Carissima, ti offro il manoscritto originale di questo dramma d’un’antica pena, scritto con le lacrime e col sangue. In una ricorrenza così lieta può sembrare un dono triste e inopportuno. Ma tu capirai. Te lo offro come contributo al tuo amore ed alla tua tenerezza, che seppero infondere in me la fede nell’amore ed il coraggio di affrontare alfine i miei morti e scrivere questo lavoro con profonda pietà e comprensione e desiderio di perdono verso tutti e quattro i tormentati Tyrone. Mia amata, questi dodici anni sono stati un viaggio verso la luce, verso l’amore. Tu sai quanto ti sono grato, e quanto ti amo. Gene Tao House, 22 luglio 1941.
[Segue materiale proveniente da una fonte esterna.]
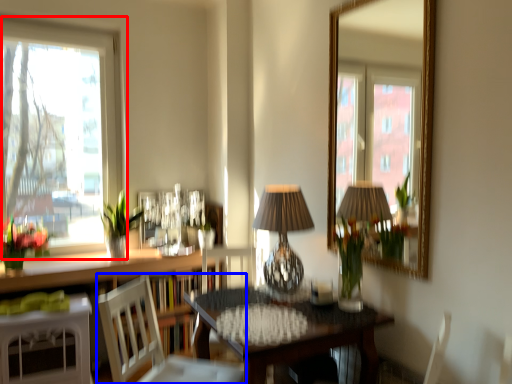 Question: Which object is further to the camera taking this photo, window (highlighted by a red box) or chair (highlighted by a blue box)?

Choices:
 (A) window
 (B) chair

Answer: (A) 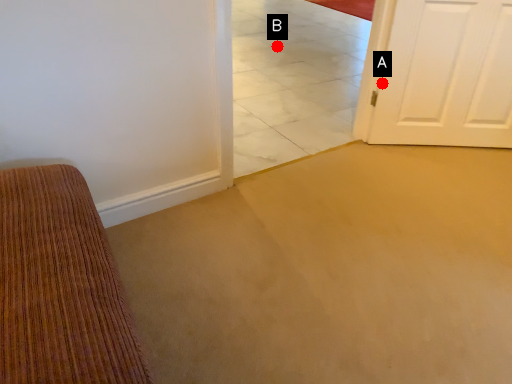 Question: Two points are circled on the image, labeled by A and B beside each circle. Which point is closer to the camera?

Choices:
 (A) A is closer
 (B) B is closer

Answer: (A) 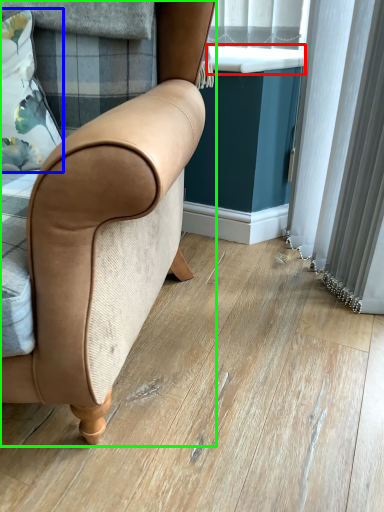 Question: Considering the real-world distances, which object is farthest from window sill (highlighted by a red box)? pillow (highlighted by a blue box) or chair (highlighted by a green box)?

Choices:
 (A) pillow
 (B) chair

Answer: (B) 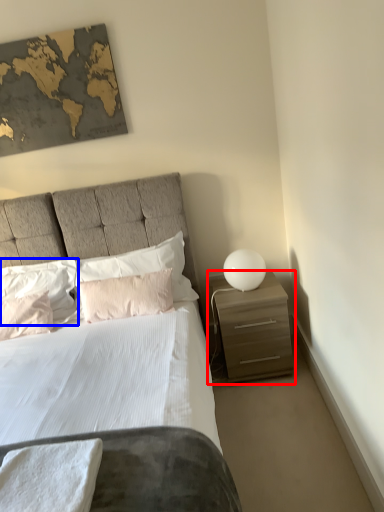 Question: Among these objects, which one is farthest to the camera, nightstand (highlighted by a red box) or pillow (highlighted by a blue box)?

Choices:
 (A) nightstand
 (B) pillow

Answer: (B) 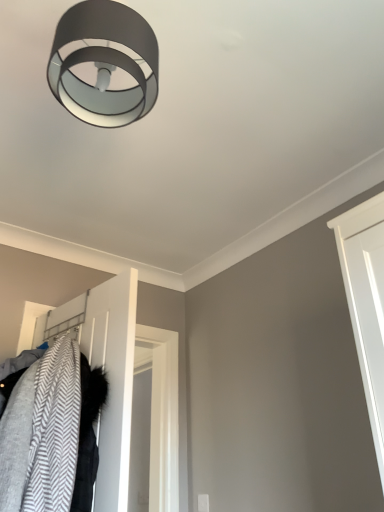 Question: Considering the relative sizes of matte gray ring light at upper center and white matte door at lower left in the image provided, is matte gray ring light at upper center thinner than white matte door at lower left?

Choices:
 (A) no
 (B) yes

Answer: (A)

Question: From the image's perspective, would you say matte gray ring light at upper center is positioned over white matte door at lower left?

Choices:
 (A) yes
 (B) no

Answer: (A)

Question: Does matte gray ring light at upper center have a greater height compared to white matte door at lower left?

Choices:
 (A) no
 (B) yes

Answer: (A)

Question: Is matte gray ring light at upper center next to white matte door at lower left and touching it?

Choices:
 (A) yes
 (B) no

Answer: (B)

Question: Does matte gray ring light at upper center come behind white matte door at lower left?

Choices:
 (A) yes
 (B) no

Answer: (B)

Question: Can you confirm if matte gray ring light at upper center is smaller than white matte door at lower left?

Choices:
 (A) no
 (B) yes

Answer: (B)

Question: Is white matte door at lower left aimed at matte gray ring light at upper center?

Choices:
 (A) yes
 (B) no

Answer: (B)

Question: Does white matte door at lower left have a larger size compared to matte gray ring light at upper center?

Choices:
 (A) yes
 (B) no

Answer: (A)

Question: From the image's perspective, is white matte door at lower left beneath matte gray ring light at upper center?

Choices:
 (A) yes
 (B) no

Answer: (A)

Question: Considering the relative sizes of white matte door at lower left and matte gray ring light at upper center in the image provided, is white matte door at lower left smaller than matte gray ring light at upper center?

Choices:
 (A) yes
 (B) no

Answer: (B)

Question: Considering the relative positions of white matte door at lower left and matte gray ring light at upper center in the image provided, is white matte door at lower left in front of matte gray ring light at upper center?

Choices:
 (A) yes
 (B) no

Answer: (B)

Question: From a real-world perspective, is white matte door at lower left located higher than matte gray ring light at upper center?

Choices:
 (A) yes
 (B) no

Answer: (B)

Question: Looking at their shapes, would you say white matte door at lower left is wider or thinner than matte gray ring light at upper center?

Choices:
 (A) thin
 (B) wide

Answer: (A) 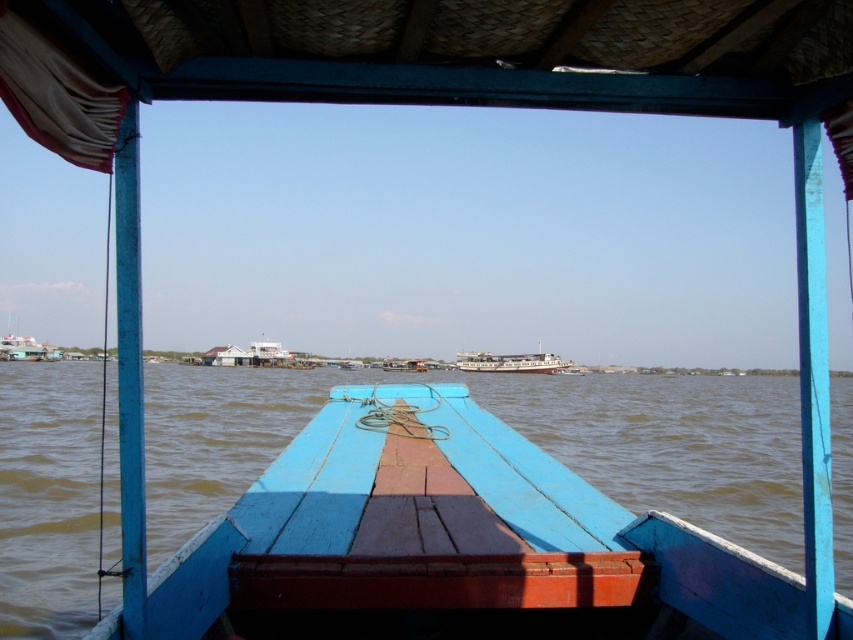 Between brown water at center and white glossy ship at center, which one is positioned higher?

brown water at center

Who is more forward, (x=793, y=557) or (x=537, y=356)?

Point (x=793, y=557) is in front.

The width and height of the screenshot is (853, 640). What are the coordinates of `brown water at center` in the screenshot? It's located at pos(672,444). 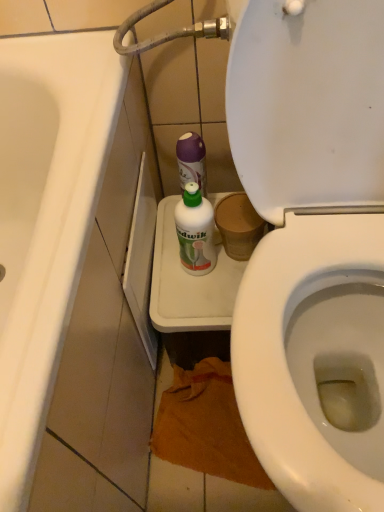 At what (x,y) coordinates should I click in order to perform the action: click on free space in front of white plastic bottle at center. Please return your answer as a coordinate pair (x, y). Image resolution: width=384 pixels, height=512 pixels. Looking at the image, I should click on (198, 305). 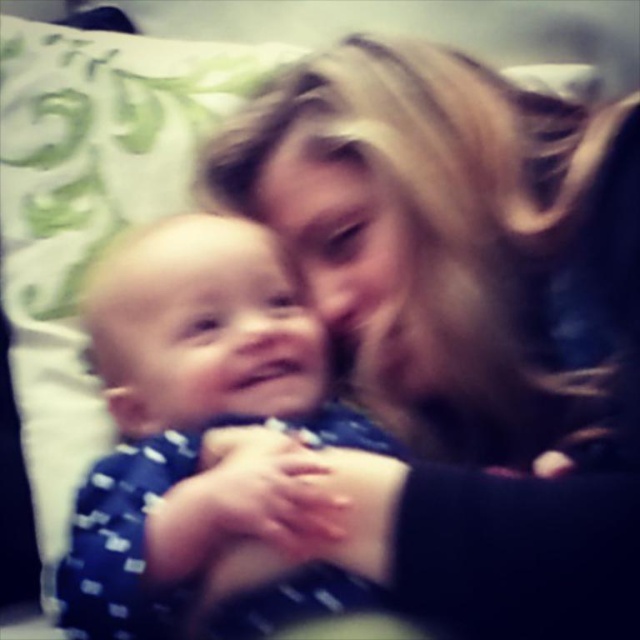 Looking at the scene, where is the blonde hair at upper center in relation to the blue dotted fabric at center?

The blonde hair at upper center is to the right of the blue dotted fabric at center.

Based on the photo, you are a photographer trying to capture the scene. You need to adjust the camera focus to ensure both the blonde hair at upper center and the blue dotted fabric at center are in focus. Which object should you focus on first to ensure depth of field covers both?

The blonde hair at upper center is taller than the blue dotted fabric at center. To ensure both are in focus, you should focus on the blonde hair at upper center first since it is farther away, allowing the depth of field to extend to the closer blue dotted fabric at center.

You are a photographer standing in front of the scene. You want to capture a closeup shot of the baby while ensuring the adult is still visible in the frame. Given your current distance, will the blonde hair at upper center be in focus if you focus on the baby?

The blonde hair at upper center is 17.74 inches away from the viewer. If you focus on the baby, the hair may be slightly out of focus since it is farther away than the baby, depending on the depth of field. Adjust your focus or distance to ensure both are sharp.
Con queste parole vede la luce Lungo viaggio verso la notte, uno dei massimi capolavori del teatro statunitense del Novecento, portato in scena per la prima volta nel 1956, tre anni dopo la morte del suo autore, premio Pulitzer postumo (1957) per la drammaturgia. In verità Eugene O’Neill aveva vincolato la sua casa editrice in modo che il dramma potesse essere rappresentato non meno di 25 anni dopo la sua scomparsa ma,  trasferendo i diritti all’università di Yale, la vedova Carlotta Monterey (terza moglie e dedicataria dell’opera) riuscì ad aggirare l’ostacolo per consentirne la messa in scena prima del tempo stabilito. Il perché del vincolo si comprende facilmente. “Lungo viaggio verso la notte” racconta le miserie fisiche e morali della famiglia Tyrone, e i riferimenti dell’autore alla propria famiglia sono più che evidenti: nomi identici o simili, ambientazione, tare e malattie… tutto rimanda alla sua dolorosa storia familiare. James O’Neill, suo padre, attore di successo in gioventù, era rimasto imprigionato nel ruolo di protagonista di una fortunata riduzione teatrale de Il Conte di Montecristo (più di seimila repliche). Suo fratello Jamie era alcolizzato, come il suo omonimo nel dramma. La madre Mary aveva vissuto anni di fervente cattolicesimo in un collegio dell’Indiana e infine Eugene stesso aveva viaggiato a lungo e sofferto di tubercolosi come Edmund, il figlio minore, ed era stato internato per diversi mesi in un sanatorio. Rapporti conflittuali, ambivalenze emotive, lutti che generano turbe, invidie feroci, una cupa idea di fede, schiacciante e opprimente. Una famiglia disfunzionale, nella quale certo non doveva essere stato facile vivere, con un modello che O’Neill aveva drammaticamente replicato nella sua vita segnata da amori e divorzi, fughe in cerca di avventure, alcol, fragilità fisiche e psicologiche.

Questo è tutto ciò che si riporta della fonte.